What you are asked to do – The data below should be restated word for word, pictures omitted.

Input for this task –
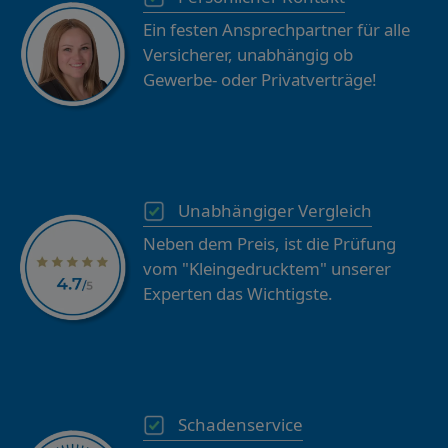
Ein festen Ansprechpartner für alle
Versicherer, unabhängig ob
Gewerbe- oder Privatverträge!
Unabhängiger Vergleich
Neben dem Preis, ist die Prüfung
vom "Kleingedrucktem" unserer
Experten das Wichtigste.
Schadenservice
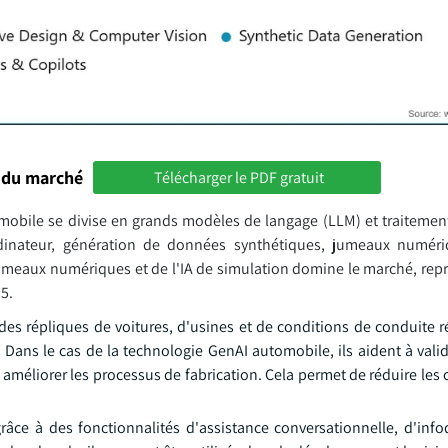
 du marché
Télécharger le PDF gratuit
tomobile se divise en grands modèles de langage (LLM) et traiteme
rdinateur, génération de données synthétiques, jumeaux numéri
 jumeaux numériques et de l'IA de simulation domine le marché, rep
5.
es répliques de voitures, d'usines et de conditions de conduite r
Dans le cas de la technologie GenAI automobile, ils aident à valid
améliorer les processus de fabrication. Cela permet de réduire les 
âce à des fonctionnalités d'assistance conversationnelle, d'info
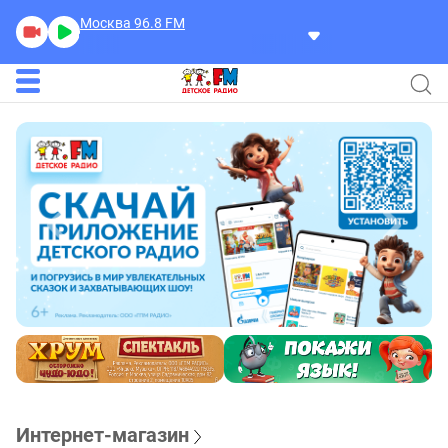
Москва 96.8
FM
Интернет-магазин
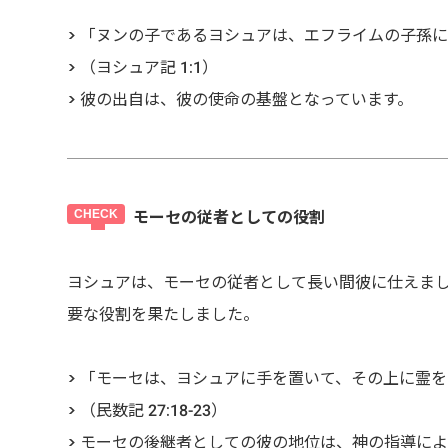
> 「ヌンの子であるヨシュアは、エフライムの子孫
> （ヨシュア記 1:1）
> 彼の出自は、彼の使命の基盤となっています。
モーセの従者としての役割
ヨシュアは、モーセの従者として長い間彼に仕えま
要な役割を果たしました。
> 「モーセは、ヨシュアに手を置いて、その上に霊
> （民数記 27:18-23）
> モーセの後継者としての彼の地位は、神の指導に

Answer box –
Ein festen Ansprechpartner für alle
Versicherer, unabhängig ob
Gewerbe- oder Privatverträge!
Unabhängiger Vergleich
Neben dem Preis, ist die Prüfung
vom "Kleingedrucktem" unserer
Experten das Wichtigste.
Schadenservice
 du marché
Télécharger le PDF gratuit
tomobile se divise en grands modèles de langage (LLM) et traiteme
rdinateur, génération de données synthétiques, jumeaux numéri
 jumeaux numériques et de l'IA de simulation domine le marché, rep
5.
es répliques de voitures, d'usines et de conditions de conduite r
Dans le cas de la technologie GenAI automobile, ils aident à valid
améliorer les processus de fabrication. Cela permet de réduire les 
âce à des fonctionnalités d'assistance conversationnelle, d'info
Москва 96.8
FM
Интернет-магазин
> 「ヌンの子であるヨシュアは、エフライムの子孫
> （ヨシュア記 1:1）
> 彼の出自は、彼の使命の基盤となっています。
モーセの従者としての役割
ヨシュアは、モーセの従者として長い間彼に仕えま
要な役割を果たしました。
> 「モーセは、ヨシュアに手を置いて、その上に霊
> （民数記 27:18-23）
> モーセの後継者としての彼の地位は、神の指導に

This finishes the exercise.